Commit Graph

6 Commits

Author SHA1 Message Date
Keysat 069e60053b email-activity agent: propose -> review -> approve grid notes (v0.1.0:64)
When a sent/received email is matched to an investor, a local-model agent drafts a
one-line dated note and queues it as a PENDING proposal (it never writes the grid
itself). On the Email Capture page a partner sees "Proposed grid notes", can edit the
text, and Approve (appends to that investor's grid notes cell, newest at bottom,
stamped with the approver) or Dismiss. Going-forward only: a cutoff (app_settings
email_activity_since, set on first run) means email dated before the feature was
enabled is never summarized, so the historical backfill makes no noise. Sovereign:
summaries run entirely on the local model (no redaction needed).

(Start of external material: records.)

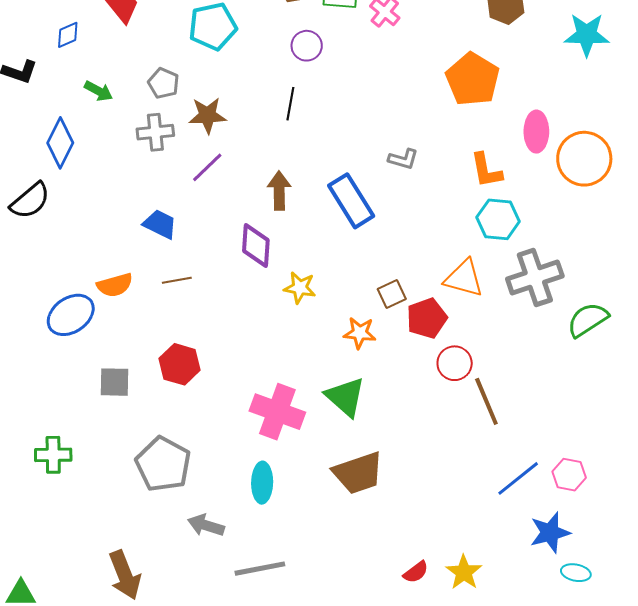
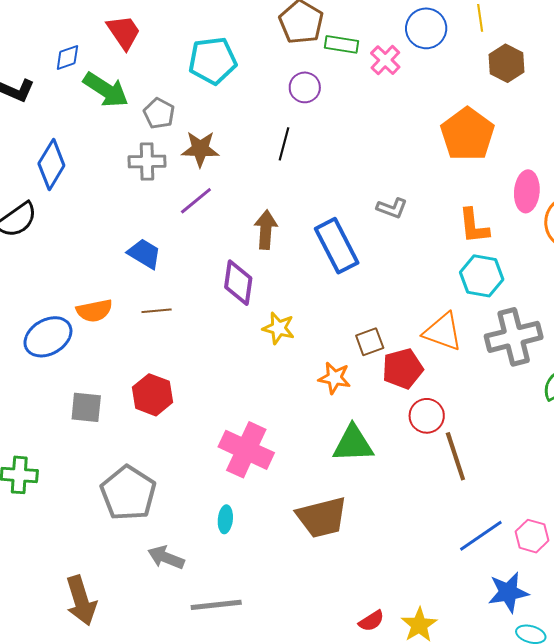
green arrow: (98, 91) -> (106, 90), moved, size x1.6
green triangle: (345, 397) -> (353, 444), moved, turned -48
cyan ellipse: (262, 483) -> (225, 519), size x0.7

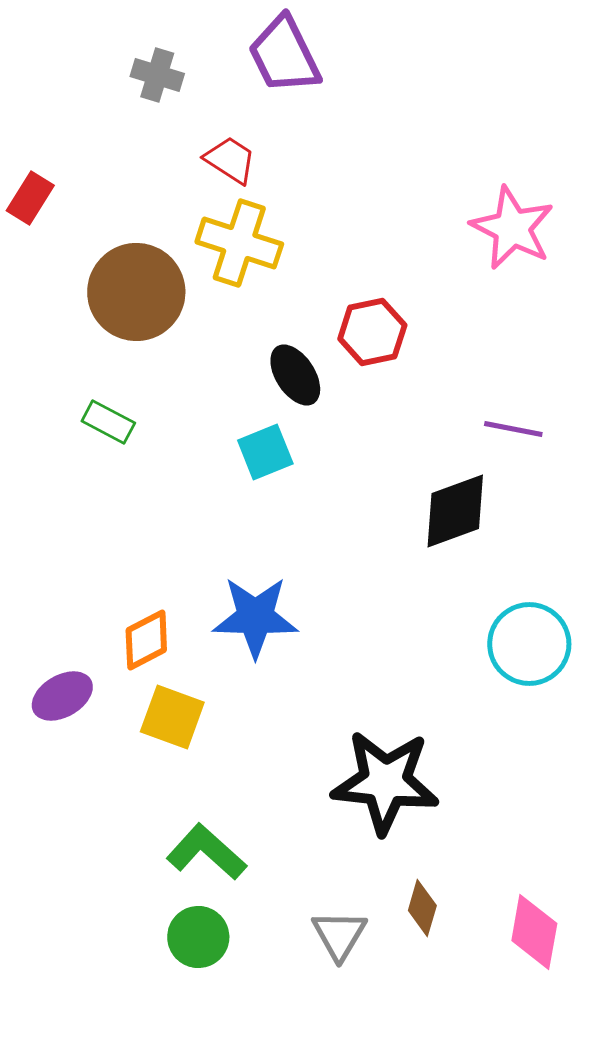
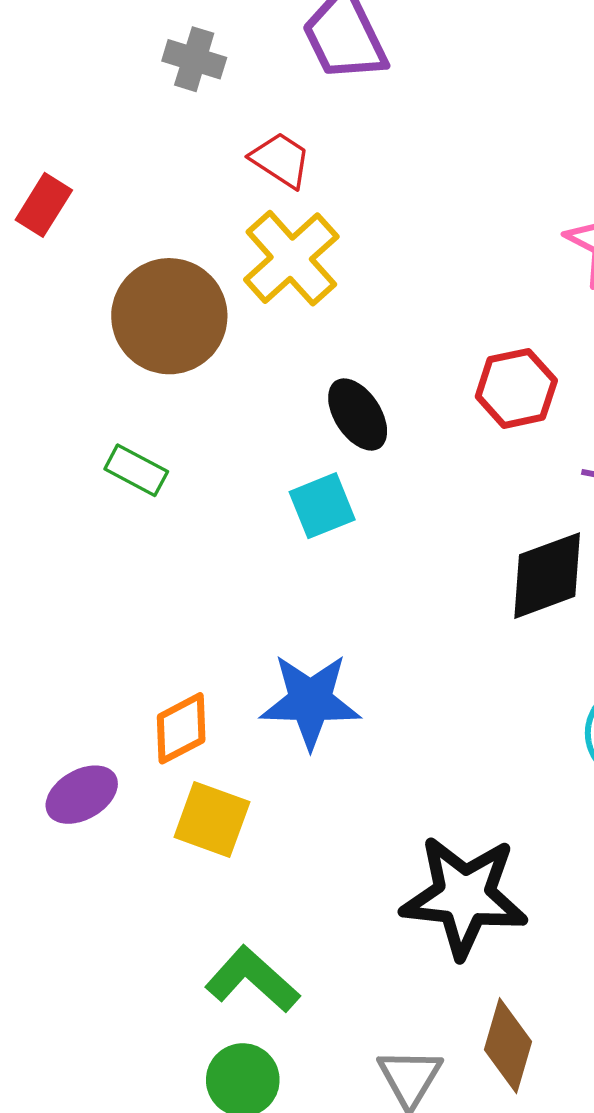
yellow cross: (239, 243) -> (291, 258), turned 30
red hexagon: (372, 332) -> (516, 388), moved
brown diamond: (422, 908) -> (508, 1046), size x1.4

Gmail sync interval
tightened 180 -> 15 min so outgoing email surfaces quickly.

Backend: migration 0002 (email_activity_proposals); propose_email_activity_notes()
runs via a new scheduler post_sync hook; list/decide functions + routes
GET /api/activity/proposals, POST .../{id}/approve|dismiss. Grid append stamps the
approving user (fundraising_state.updated_by has a FK to users). Test
test_email_activity.py (propose cutoff/idempotency, approve appends + edited note,
dismiss, already-decided guard) under FK enforcement.

Co-Authored-By: Claude Opus 4.8 <noreply@anthropic.com>
2026-06-06 15:55:26 -05:00
Keysat 2e70b34592 Architect grounding boundary: redaction/re-hydration privacy gate (v0.1.0:55)
Phase 1 Workstream D. Lets the Architect ground the thesis in REAL recurring LP
objections without any LP identity reaching the Claude API. Layered, defense-in-depth,
fail-closed by construction (docs/redaction-rehydration.md).

backend/redaction/:
- scrub.py: the leak-proof core. Drops Tier-1 (labelled/structured account/wire/SSN/
  IBAN/SWIFT/passport, separator-tolerant); tokenizes known LP entities (dictionary from
  the canonical layer, unicode-folded + hyphen-extended) and structured PII (emails,
  scheme-less/social URLs, intl+ext phones, currency-cued amounts, ISO/worded/numeric/
  quarter dates, addresses, bare long digit runs); pre-neutralizes injected [TYPE_N]
  strings; single-pass rehydrate; metadata-only audit logging (the pseudonym map is the
  de-anon key — local-only, never logged/sent). Hardened across THREE adversarial
  leak-hunts (worded/coded amounts, intl phones, NFD/ligature/zero-width names, slash/
  comma SSN, SWIFT, alpha-prefixed accounts, substance-preserving false-positive fixes).
- client.py: Boundary — one scrub/rehydrate contract, SCRUB_BACKEND=local (default) or
  gateway (Spark Control /scrub + /rehydrate). Fails closed (db_path required; dictionary
  build errors propagate; strict rehydrate returns tokenized-not-de-anon text).
- test_scrub_leak.py, test_reidentification.py: golden-file leak + re-identification
  suites (synthetic only, guardrail #9), regression-locking every leak-hunt vector.

backend/mcp/architect_grounding.py: the flow — retrieve (local) -> minimize-first
(local Qwen) -> scrub (+ local-Qwen NER backstop for unknown names) -> Claude over the
de-identified register only -> re-hydrate locally -> human review. FAILS CLOSED if the
local model is unreachable or a hallucinated token appears. test_grounding_boundary.py
proves nothing sensitive reaches Claude and the three fail-closed paths.

server.py: POST /api/architect/ground (admin) wires retrieval -> ground_objections.
docker_entrypoint.sh: SCRUB_BACKEND (default local). docs/spark-control-scrub-endpoints.md:
the gateway handover spec (Option 1 — caller supplies the entity dictionary).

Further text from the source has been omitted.